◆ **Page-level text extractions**
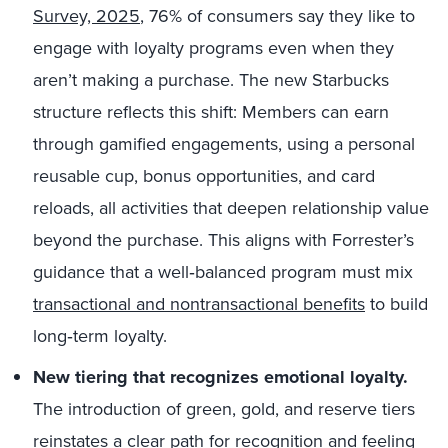
Survey, 2025
, 76% of consumers say they like to
engage with loyalty programs even when they
aren’t making a purchase. The new Starbucks
structure reflects this shift: Members can earn
through gamified engagements, using a personal
reusable cup, bonus opportunities, and card
reloads, all activities that deepen relationship value
beyond the purchase. This aligns with Forrester’s
guidance that a well‑balanced program must mix
transactional and nontransactional benefits
to build
long‑term loyalty.
New tiering that recognizes emotional loyalty.
The introduction of green, gold, and reserve tiers
reinstates a clear path for recognition and feeling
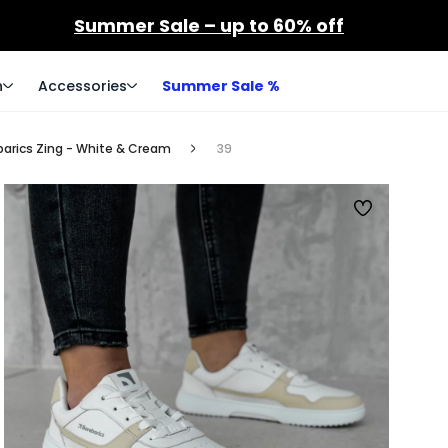
Summer Sale – up to 60% off
n
Accessories
Summer Sale %
barics Zing - White & Cream
39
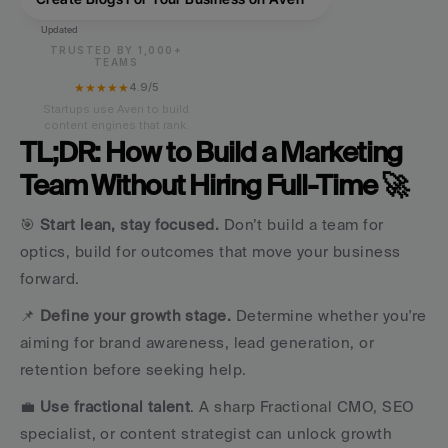
Updated
TRUSTED BY 1,000+
TEAMS
★★★★★
4.9/5
Startups use Averi to build
content engines that rank.
TL;DR: How to Build a Marketing 
Team Without Hiring Full-Time 🚀
🎯 
Start lean, stay focused.
 Don’t build a team for 
optics, build for outcomes that move your business 
forward. 
📌 
Define your growth stage.
 Determine whether you're 
aiming for brand awareness, lead generation, or 
retention before seeking help.
💼
 Use fractional talent
. A sharp Fractional CMO, SEO 
specialist, or content strategist can unlock growth 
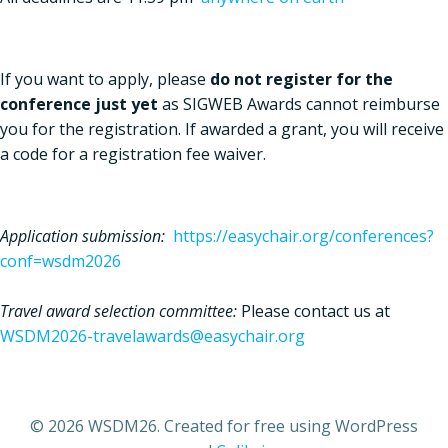
If you want to apply, please
do not register for the
conference just yet
as SIGWEB Awards cannot reimburse
you for the registration. If awarded a grant, you will receive
a code for a registration fee waiver.
Application submission:
https://easychair.org/conferences?
conf=wsdm2026
Travel award selection committee:
Please contact us at
WSDM2026-travelawards@easychair.org
© 2026 WSDM26. Created for free using WordPress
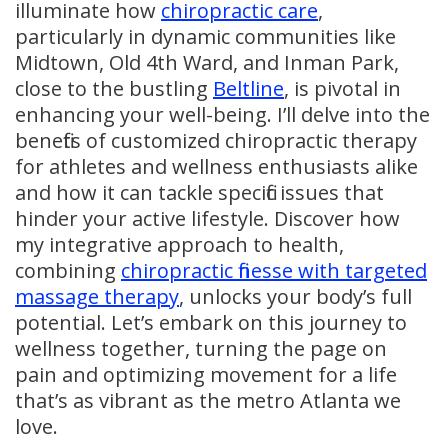
illuminate how
chiropractic care
,
particularly in dynamic communities like
Midtown, Old 4th Ward, and Inman Park,
close to the bustling
Beltline
, is pivotal in
enhancing your well-being. I’ll delve into the
benefits of customized chiropractic therapy
for athletes and wellness enthusiasts alike
and how it can tackle specific issues that
hinder your active lifestyle. Discover how
my integrative approach to health,
combining
chiropractic finesse with targeted
massage therapy
, unlocks your body’s full
potential. Let’s embark on this journey to
wellness together, turning the page on
pain and optimizing movement for a life
that’s as vibrant as the metro Atlanta we
love.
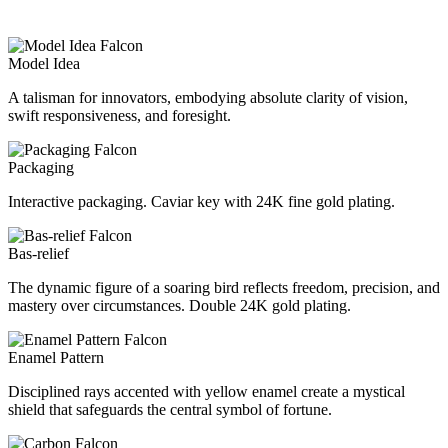
Model Idea
A talisman for innovators, embodying absolute clarity of vision,
swift responsiveness, and foresight.
Packaging
Interactive packaging. Caviar key with 24K fine gold plating.
Bas-relief
The dynamic figure of a soaring bird reflects freedom, precision, and
mastery over circumstances. Double 24K gold plating.
Enamel Pattern
Disciplined rays accented with yellow enamel create a mystical
shield that safeguards the central symbol of fortune.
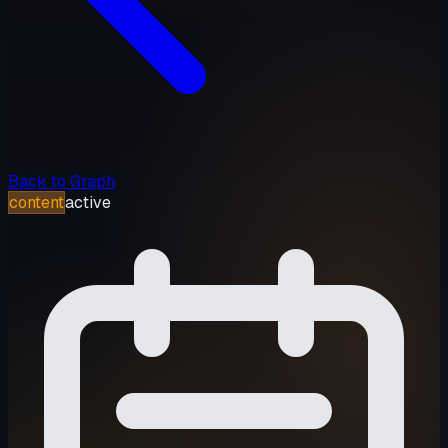
Back to Graph
content
active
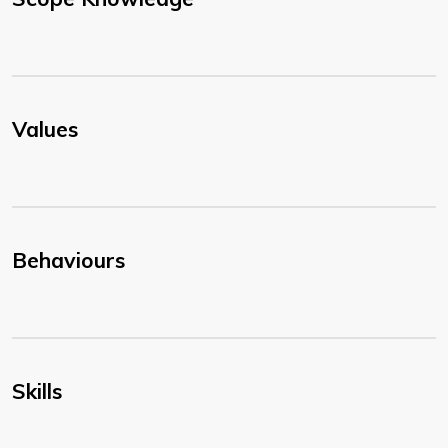
Values
Behaviours
Skills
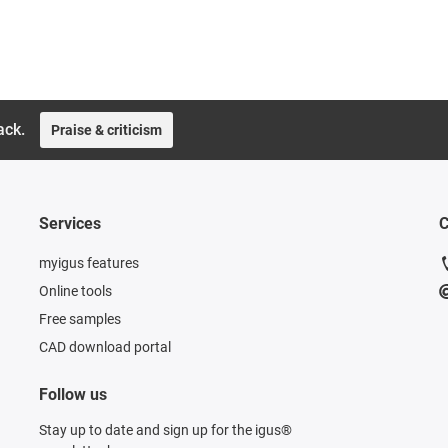
ack.
Praise & criticism
Services
C
myigus features
Online tools
Free samples
CAD download portal
Follow us
Stay up to date and sign up for the igus®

◆ **Problem requirements**
Although the records above contain pictures, the copy must not; set down exactly the lines from the one with "https://easychair.org/conferences?" up to and including the one with "particularly in dynamic communities like".

◆ **Result of the task**
https://easychair.org/conferences?
conf=wsdm2026
Travel award selection committee:
Please contact us at
WSDM2026-travelawards@easychair.org
© 2026 WSDM26. Created for free using WordPress
illuminate how
chiropractic care
,
particularly in dynamic communities like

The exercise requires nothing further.